La nueva normativa establece penas que oscilan entre los 18 meses y seis años de prisión, acompañadas de multas que pueden alcanzar los 645 mil dólares para aquellos funcionarios que se enriquezcan ilícitamente. Además, los funcionarios deberán presentar una declaración jurada de bienes e ingresos, incluso hasta dos años después de dejar el cargo. En apariencia, la ley busca asegurar una mayor rendición de cuentas en el servicio público, pero ¿es esto realmente una medida efectiva o simplemente un mecanismo de control del Estado sobre sus funcionarios?

Desde una perspectiva crítica, es legítimo preguntarse si esta ley, que fue impulsada principalmente por la izquierda uruguaya, está diseñada para combatir la corrupción o si, en el fondo, podría convertirse en una herramienta que afecte la libertad de los funcionarios públicos y limite su capacidad para tomar decisiones sin miedo a represalias. Si bien no cabe duda de que la corrupción debe ser combatida con firmeza, también es importante evitar que las políticas destinadas a eliminarla terminen promoviendo un Estado excesivamente intervencionista.
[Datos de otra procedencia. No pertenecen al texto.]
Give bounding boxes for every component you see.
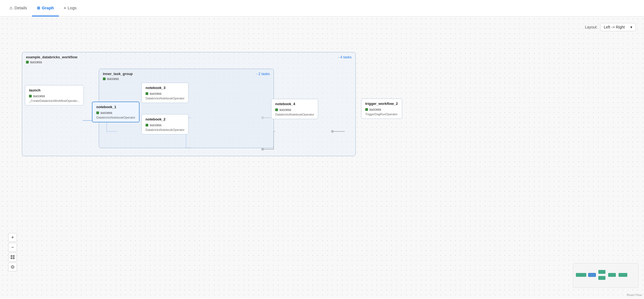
flow-container: example_databricks_workflow success - 4 …	[16, 38, 628, 277]
node-notebook-1-status: success	[96, 111, 112, 115]
tab-logs-label: Logs	[68, 5, 77, 10]
graph-icon: ⊞	[37, 6, 40, 10]
node-notebook-4-title: notebook_4	[275, 102, 314, 106]
node-launch-status: success	[29, 94, 45, 98]
graph-canvas: Layout: Left -> Right ▾	[0, 16, 644, 299]
tab-bar: ⚠ Details ⊞ Graph ≡ Logs	[0, 0, 644, 16]
node-notebook-1-status-label: success	[100, 111, 112, 115]
workflow-status: success	[26, 60, 42, 64]
mini-map[interactable]	[573, 263, 639, 288]
node-notebook-3-operator: DatabricksNotebookOperator	[146, 97, 184, 100]
node-notebook-3-title: notebook_3	[146, 86, 184, 90]
mini-map-inner	[573, 263, 638, 288]
layout-dropdown[interactable]: Left -> Right ▾	[600, 23, 636, 31]
workflow-group: example_databricks_workflow success - 4 …	[22, 52, 356, 156]
react-flow-watermark: React Flow	[627, 293, 642, 297]
zoom-in-button[interactable]: +	[8, 233, 17, 242]
inner-group-name: inner_task_group	[103, 72, 133, 76]
locate-icon	[11, 265, 14, 269]
node-notebook-2-status-label: success	[150, 123, 161, 127]
workflow-name: example_databricks_workflow	[26, 55, 77, 59]
zoom-out-button[interactable]: −	[8, 243, 17, 252]
svg-rect-6	[13, 258, 14, 259]
inner-group-tasks-count: - 2 tasks	[256, 72, 270, 76]
node-trigger-status-label: success	[369, 108, 381, 111]
node-notebook-3-status-label: success	[150, 92, 161, 96]
tab-logs[interactable]: ≡ Logs	[59, 0, 82, 16]
layout-value: Left -> Right	[604, 25, 625, 29]
svg-point-8	[12, 267, 13, 268]
chevron-down-icon: ▾	[630, 25, 632, 29]
node-trigger-status: success	[365, 108, 381, 111]
zoom-controls: + −	[8, 233, 17, 271]
tab-details[interactable]: ⚠ Details	[4, 0, 32, 16]
node-notebook-2-title: notebook_2	[146, 117, 184, 121]
locate-button[interactable]	[8, 263, 17, 271]
tab-graph-label: Graph	[42, 5, 54, 10]
status-dot-trigger	[365, 108, 368, 111]
layout-selector: Layout: Left -> Right ▾	[585, 23, 636, 31]
tab-graph[interactable]: ⊞ Graph	[32, 0, 59, 16]
node-notebook-2[interactable]: notebook_2 success DatabricksNotebookOpe…	[141, 114, 188, 134]
layout-label: Layout:	[585, 25, 597, 29]
status-dot-nb1	[96, 111, 99, 114]
status-dot-inner	[103, 77, 106, 80]
node-notebook-4-status-label: success	[279, 108, 291, 112]
inner-group-status: success	[103, 77, 119, 81]
workflow-status-label: success	[30, 60, 42, 64]
status-dot-nb2	[146, 124, 148, 127]
node-launch-title: launch	[29, 88, 80, 92]
node-notebook-3[interactable]: notebook_3 success DatabricksNotebookOpe…	[141, 83, 188, 103]
node-notebook-3-status: success	[146, 92, 161, 96]
node-notebook-2-status: success	[146, 123, 161, 127]
node-trigger-title: trigger_workflow_2	[365, 102, 398, 106]
node-trigger-workflow-2[interactable]: trigger_workflow_2 success TriggerDagRun…	[361, 99, 402, 119]
svg-rect-5	[11, 258, 12, 259]
node-notebook-2-operator: DatabricksNotebookOperator	[146, 128, 184, 131]
node-notebook-4[interactable]: notebook_4 success DatabricksNotebookOpe…	[271, 99, 318, 119]
node-notebook-1-operator: DatabricksNotebookOperator	[96, 116, 135, 119]
node-notebook-4-status: success	[275, 108, 291, 112]
node-launch-status-label: success	[33, 94, 45, 98]
status-dot-nb3	[146, 92, 148, 95]
node-notebook-1-title: notebook_1	[96, 105, 135, 109]
tab-details-label: Details	[14, 5, 27, 10]
svg-rect-4	[13, 255, 14, 257]
node-launch[interactable]: launch success _CreateDatabricksWorkflow…	[25, 85, 84, 105]
node-notebook-4-operator: DatabricksNotebookOperator	[275, 113, 314, 116]
node-notebook-1[interactable]: notebook_1 success DatabricksNotebookOpe…	[92, 102, 140, 122]
workflow-tasks-count: - 4 tasks	[338, 55, 352, 59]
logs-icon: ≡	[64, 6, 66, 10]
fit-view-button[interactable]	[8, 253, 17, 261]
node-trigger-operator: TriggerDagRunOperator	[365, 113, 398, 116]
fit-icon	[11, 255, 14, 259]
status-dot-launch	[29, 95, 32, 97]
status-dot-nb4	[275, 108, 278, 111]
node-launch-operator: _CreateDatabricksWorkflowOperato...	[29, 99, 80, 102]
status-dot-workflow	[26, 61, 29, 64]
inner-group-status-label: success	[107, 77, 119, 81]
details-icon: ⚠	[9, 6, 13, 10]
svg-rect-3	[11, 255, 12, 257]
La obligación de declarar bienes hasta dos años después de dejar el cargo puede, en principio, parecer una medida razonable, pero ¿cuál es el límite? La propuesta inicial del Frente Amplio, que extendía este plazo a cinco años, sugiere que el control sobre los funcionarios podría haberse expandido aún más. Este tipo de normativas, si no se implementan adecuadamente, corren el riesgo de ahogar la libertad individual de los servidores públicos, quienes podrían verse obligados a tomar decisiones políticas bajo un escrutinio constante, en lugar de actuar de acuerdo a sus convicciones o a las necesidades de su función.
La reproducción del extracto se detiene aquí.